The filtering breaks the SHs into shorter segments based on samples that share the SHs. Therefore, SHs encompassing at least 30 SNPs were considered to be sufficiently long to be genetically interesting, that is, to represent potential IBD haplotypes. The SHs were filtered six times, and the ten highest scoring hits from each run were examined in more detail. Region boundaries were retrieved using SNP identifiers and a list of genes located in these regions was collected from the Ensembl database (release 59) [29]. A downstream analysis of these genes was performed. Genes that had a UniProt identifier were considered as protein coding. In order to find candidate genes that could be interesting considering what is known about their function in the literature, we performed a SNPs3D [22] search for lymphoma-related features.

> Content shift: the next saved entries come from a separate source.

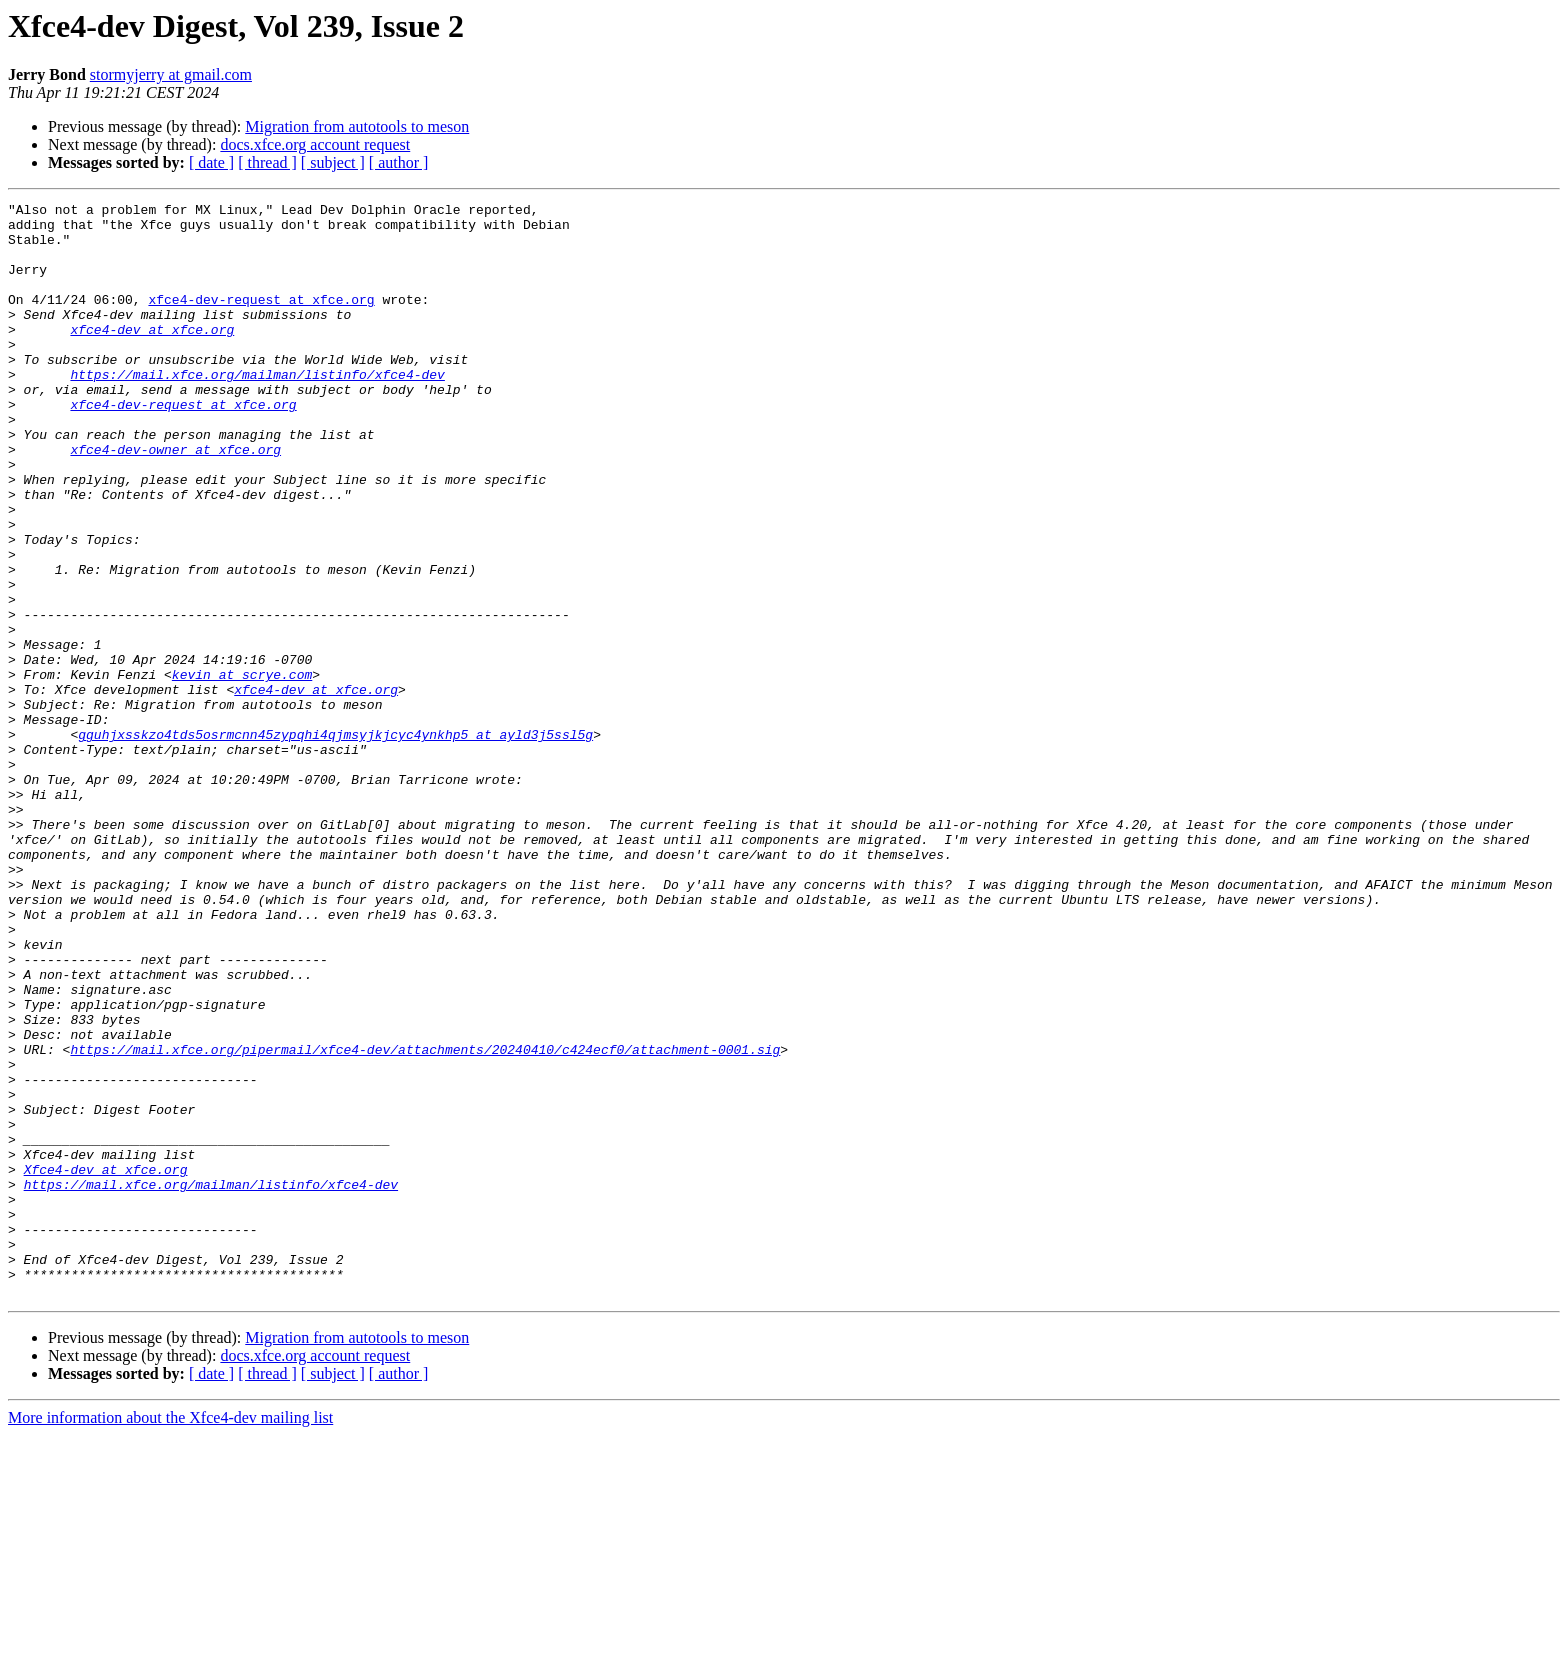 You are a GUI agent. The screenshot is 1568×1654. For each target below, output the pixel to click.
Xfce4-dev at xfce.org (106, 1364)
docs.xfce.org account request (315, 144)
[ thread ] (267, 162)
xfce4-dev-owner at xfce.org (175, 500)
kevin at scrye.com (242, 770)
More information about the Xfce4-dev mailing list (170, 1636)
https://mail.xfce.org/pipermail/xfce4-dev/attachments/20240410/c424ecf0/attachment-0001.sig (425, 1220)
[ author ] (399, 162)
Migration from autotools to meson (357, 126)
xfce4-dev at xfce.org (152, 356)
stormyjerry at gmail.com (171, 74)
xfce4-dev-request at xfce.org (261, 320)
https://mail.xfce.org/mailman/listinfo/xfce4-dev (257, 410)
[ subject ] (333, 162)
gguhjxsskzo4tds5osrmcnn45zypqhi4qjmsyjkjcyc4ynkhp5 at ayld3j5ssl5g (335, 842)
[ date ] (211, 162)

The search terms were 'nodular lymphocyte predominant Hodgkin lymphoma', 'T-cell rich B-cell lymphoma', 'histiocyte rich B-cell lymphoma', 'non-Hodgkin lymphoma', 'Hodgkin lymphoma' and 'B-cell'. We also used three known NHL or NLPHL related genes (BCL6 [30, 31], A20 [32] and SOCS1 [33]) as search words as well as 'NFkB', a pathway that appears to be activated in both NLPHL and non-Hodgkin lymphomas [31, 33, 34].